# Text Classification on Song Lyrics

%%%%%%%%%%%%%%%%%%%%%%%%%%%%%%%%%%%%%%%%%%%%%%%%%%%%%%%%%%%%%%%%%%%%%%%%%%%%%%%

# Part I : Web Scraping & HTML Parsing

## 1. Introduction

This project aims at building a text classification model on song lyrics. The task is to predict the artist from song text. Training such a model requires first of all that we collect our own lyrics dataset. We will focus on two artist from the "Heavy Metal" genre: Ronnie James Dio (Dio) and Ozzy Osbourne (Ozzy).

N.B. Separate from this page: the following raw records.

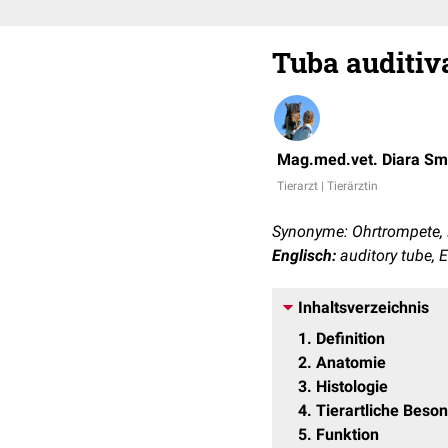
Tuba auditiv
Mag.med.vet. Diara S
Tierarzt | Tierärztin
Synonyme: Ohrtrompete, 
Englisch:
auditory tube, 
Inhaltsverzeichnis
1
Definition
2
Anatomie
3
Histologie
4
Tierartliche Beso
5
Funktion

In this part of the project, we will make use of the website:  http://www.darklyrics.com for collecting the dataset. Through webscraping we will download for each artist a HTML page with links to his albums, from whch we will extract album hyperlinks by HTML parsing. Then, we can again download HTML pages for all the albums, extracting song lyrics from each one of them.

### 1.1 Load Packages

In [1]:
# data processing libraries
import numpy as np
import pandas as pd

In [2]:
# webscraping annd HTML parsing libraries
import requests
import re
from bs4 import BeautifulSoup

In [3]:
# other libraries
import time

### 1.2 URL & Artist Link

In [4]:
# main url
url = 'http://www.darklyrics.com/'

#header for request
headers = {"User-Agent": "Mozilla/5.0 (Macintosh; Intel Mac OS X 10_15_7) AppleWebKit/537.36 (KHTML, like Gecko) Chrome/86.0.4240.198 Safari/537.36"}

#artist sublink
artist_sublink = {'Dio':'d/dio.html', 'Ozzy':'o/ozzyosbourne.html'}

## 2. User Defined Functions

In [5]:
# function for extracting album hyperlinks for an artist

def album_links(artist):
    """
    This function returns all the album sublinks of an artist. 
    """
    artist_link = url + artist_sublink[artist]
    html_content = requests.get(artist_link,headers=headers).text
    html_soup = BeautifulSoup(html_content,'html.parser')
    
    sublinks = []
    html_links = html_soup.find_all('div', class_= 'album')
    for html_link in html_links:
        sublink = html_link.a['href']
        sublinks.append(re.findall('(lyrics.+)#\de{,2}',sublink)[0])
    
    originals = [link for link in sublinks if 'tribute' not in link and 'live.html' not in link]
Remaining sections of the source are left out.